What is needed:
State how many lines in the records below contain the word "Оплата". Nothing else is needed.

Dataset items
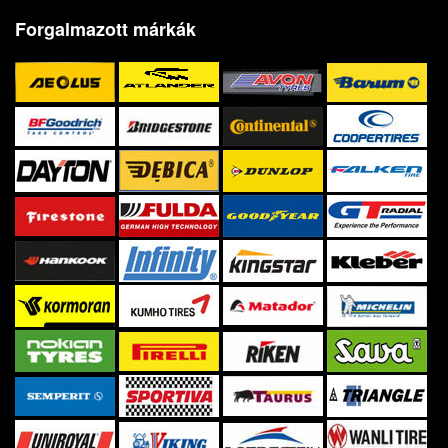
Forgalmazott márkák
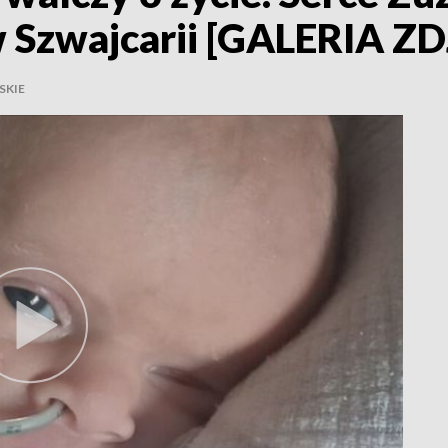
 Szwajcarii [GALERIA ZD
SKIE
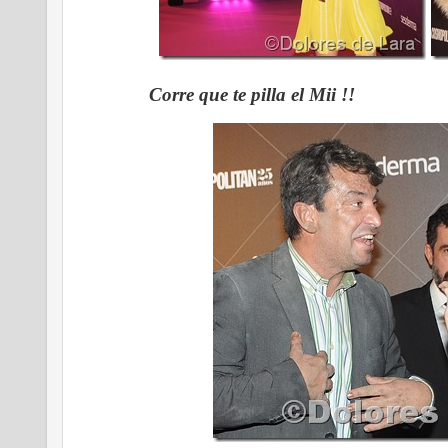
Corre que te pilla el Mii !!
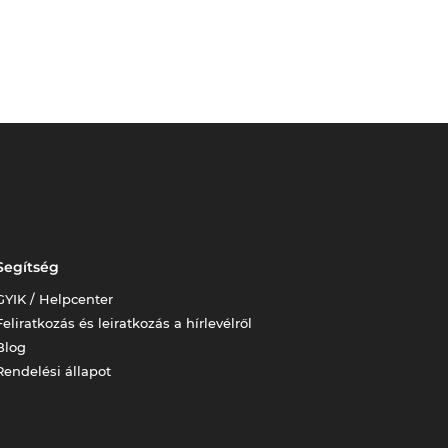
Segítség
GYIK / Helpcenter
Feliratkozás és leiratkozás a hírlevélről
Blog
Rendelési állapot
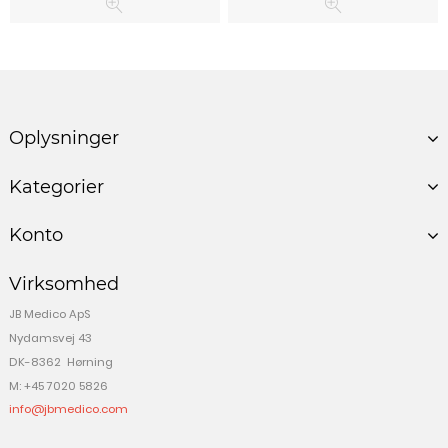
Oplysninger
Kategorier
Konto
Virksomhed
JB Medico ApS
Nydamsvej 43
DK-8362 Hørning
M: +45 7020 5826
info@jbmedico.com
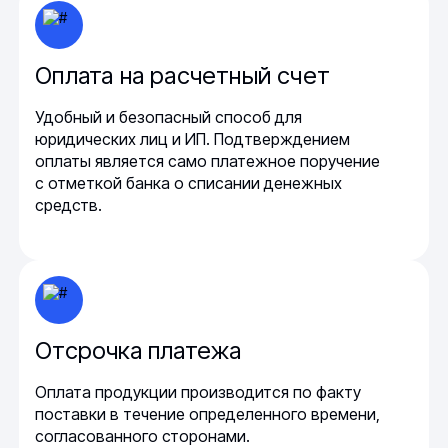
Оплата на расчетный счет
Удобный и безопасный способ для
юридических лиц и ИП. Подтверждением
оплаты является само платежное поручение
с отметкой банка о списании денежных
средств.
Отсрочка платежа
Оплата продукции производится по факту
поставки в течение определенного времени,
согласованного сторонами.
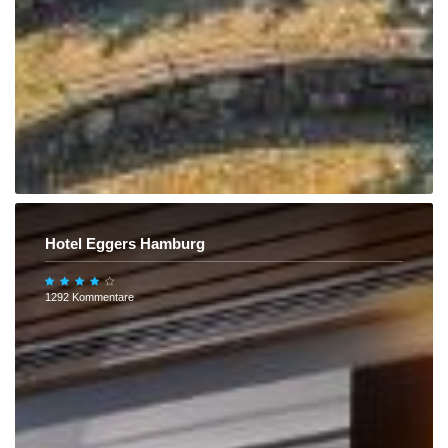
Hotel Eggers Hamburg
1292 Kommentare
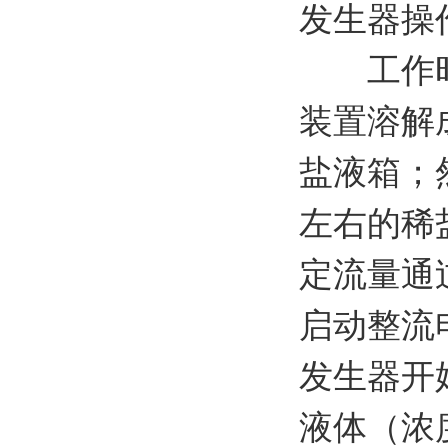
发生器操
工作时，
装置溶解
盐液箱；
左右的稀
定流量通
启动整流
发生器开
液体（浓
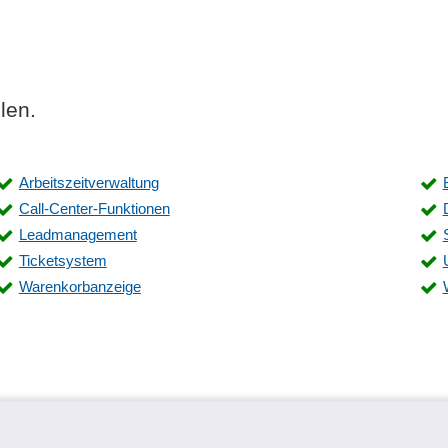
len.
Arbeitszeitverwaltung
Call-Center-Funktionen
Leadmanagement
Ticketsystem
Warenkorbanzeige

Solution for this exercise:
2